December 19, 2024
The tort of intrusion upon seclusion has been recognized in Ontario since 2012. The three-step test introduced then:
- The defendant’s conduct must be intentional, including recklessness;
- The defendant must have invaded, without lawful justification, the plaintiff’s private affairs or concerns; and
- A reasonable person would regard the invasion as highly offensive causing distress, humiliation, or anguish.
remains intact.
However, many of the cases since 2012 have focused only on the first two elements of the test.
The third element, the objective standard, was the focus in D.S. v. H. Police Services Board, This case is a useful and important reminder that not every invasion of privacy will lead to a claim for damages.
In the case, a police officer, A.A., had improperly used the police computer to conduct a background check on their ex-spouse’s new lover. The reason later given for this breach of privacy was concern for the safety of the officer’s children. A.A. was disciplined by the Police Service for breaching regulations governing use of police computers for personal reasons. That satisfies the “without lawful justification” requirement.
The information was not circulated beyond A. A. , nor was it used for any other more harmful purpose. However, this closely parallels Jones v. Tsige, the 2012 decision. The judge in the 2024 case felt that because much of the information was available on social media, and there was apparently only one breach, rather than the 174 in Jones, that the objective test was not met.
We can speculate that the judge was influenced also by the fact that A. A. had suffered the Police Services Act discipline, and therefore the actions had not gone unpunished. What the judge said was:
Here, I find the defendant’s use of police resources in this manner to be an abuse of her police powers but a de minimus one.
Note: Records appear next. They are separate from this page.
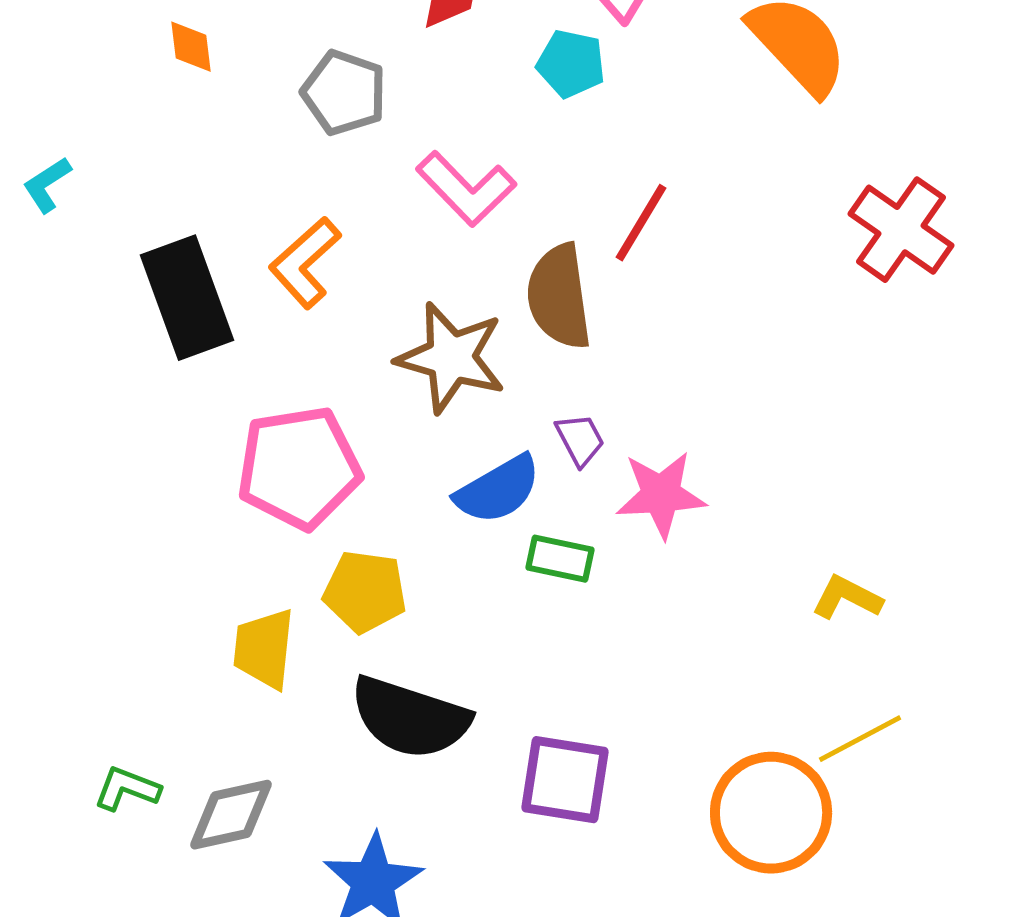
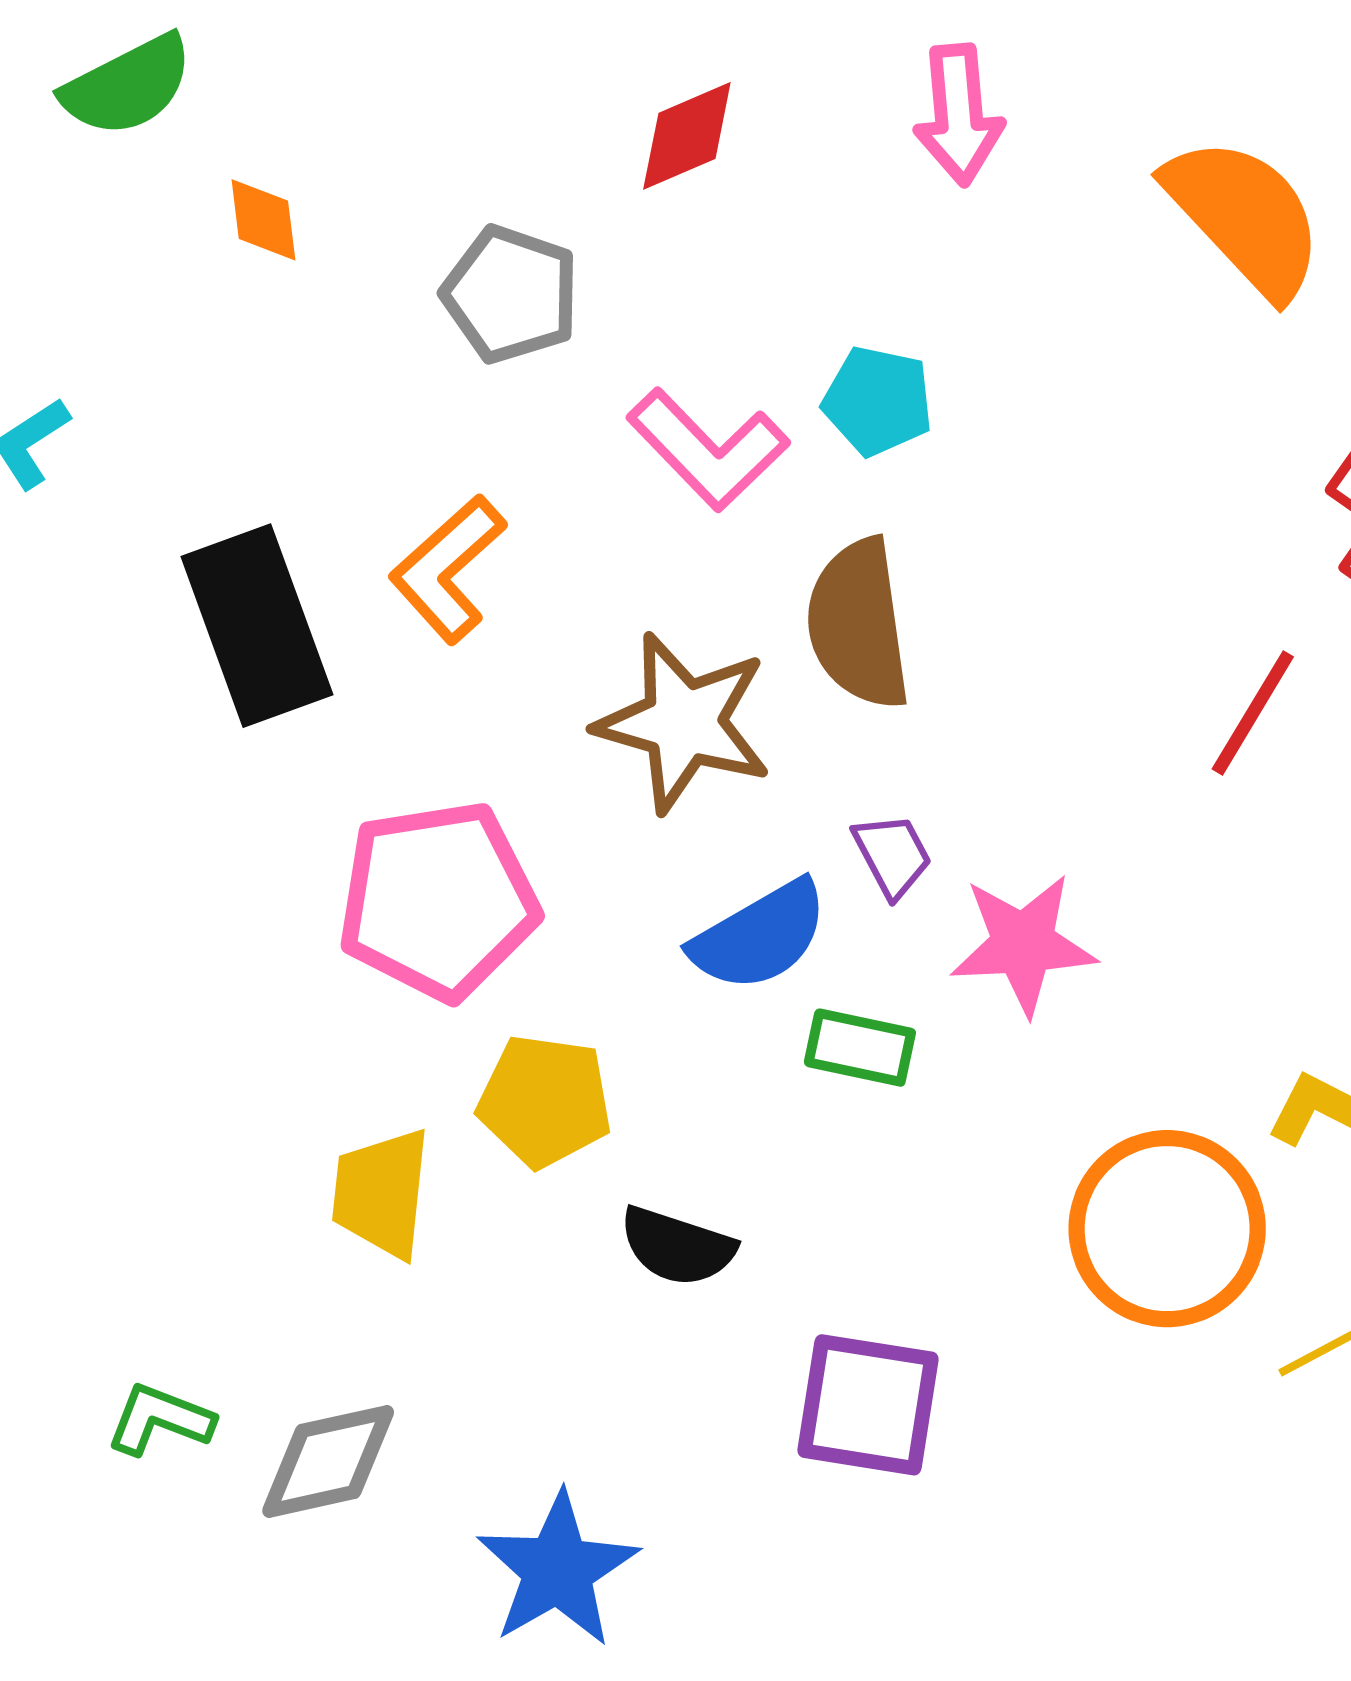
cyan pentagon: (571, 64) -> (878, 401), moved
red line: (641, 223) -> (1253, 713), moved
black semicircle: (410, 718) -> (677, 1246), moved, size x0.6
orange circle: (771, 813) -> (1167, 1229), moved

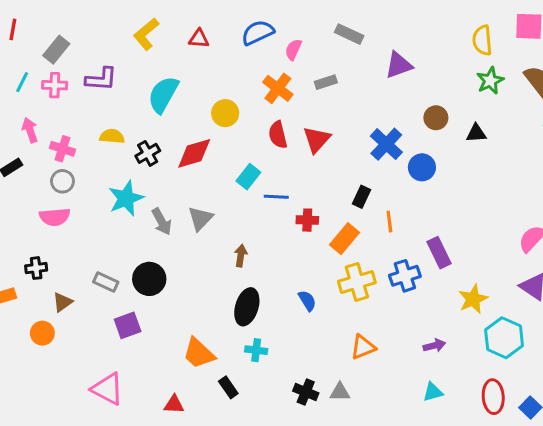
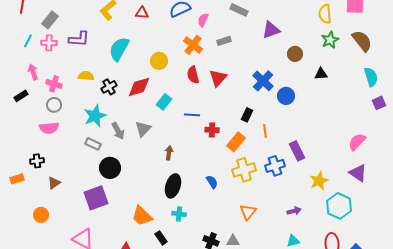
brown circle: (436, 118) -> (295, 54), moved
cyan rectangle: (248, 177) -> (164, 102), moved
gray rectangle: (106, 282) -> (93, 144), moved
purple square: (128, 325) -> (96, 198), size x1.4
orange circle: (42, 333) -> (41, 215), moved
orange triangle: (363, 347) -> (248, 212), turned -30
The information learned was in the realm of neutral, biographical information that could be found in a number of public sources. The privacy breach was minimal, such that a reasonable person would not consider it “highly offensive”.
The judge does not refer to Jane Doe 72511 v. N.M., the 2018 case which recognizes a second invasion of privacy tort, the public disclosure of private facts. Given the existence of that tort to punish more serious breaches, should the D.S. case have taken this breach more seriously under the less major intrusion upon seclusion tort?
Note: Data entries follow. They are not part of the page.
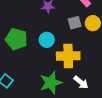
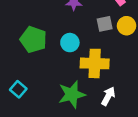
white arrow: (81, 82) -> (108, 96), turned -105

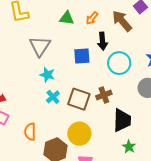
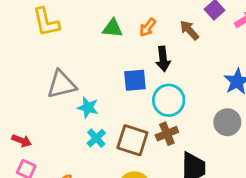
brown arrow: (122, 21) -> (189, 30), size x0.7
gray triangle: (40, 46) -> (61, 84), moved, turned 45
cyan circle: (119, 63) -> (169, 100), moved

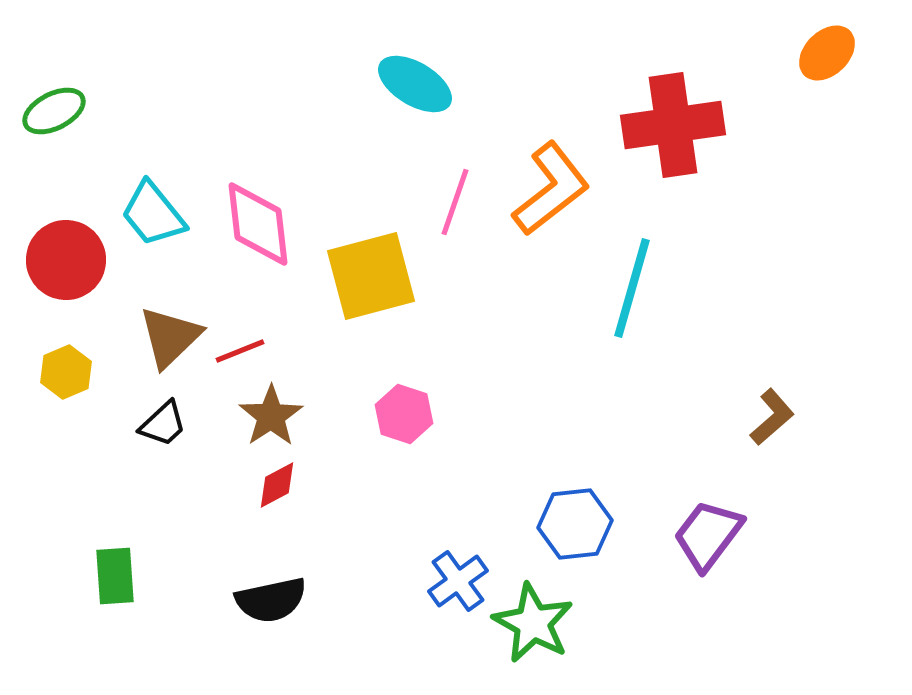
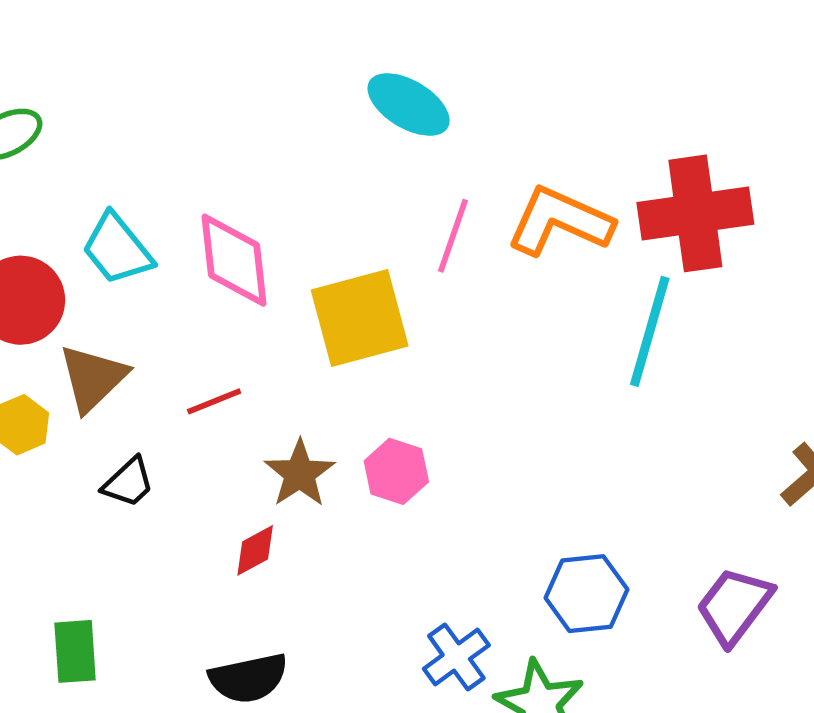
red cross: (673, 125) -> (695, 213), moved
orange L-shape: (551, 189) -> (560, 221), turned -118
brown triangle: (170, 337) -> (93, 378), moved
brown star: (271, 416) -> (300, 474), moved

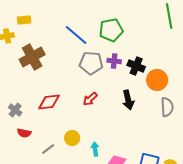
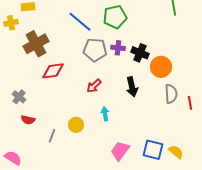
red diamond: (49, 102) -> (53, 71), moved
gray line: (48, 149) -> (52, 136), turned -32
cyan arrow: (95, 149) -> (105, 114), moved

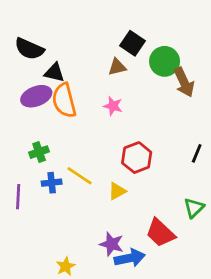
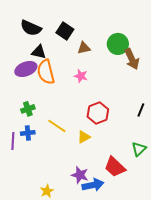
black square: (132, 43) -> (65, 31), moved
black semicircle: (29, 49) -> (31, 28), moved
blue cross: (52, 183) -> (28, 133), moved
After all, Jones suggests that the modest “conventional sums” awarded for intrusion upon seclusion should stand as a moral victory. This arguably means that the threshold to recover should be equally modest.
Whether or not we agree with the result, this decision stands as a useful reminder that not every invasion of privacy will give rise to a claim for damages, that “highly offensive” is a significant hurdle to recovery.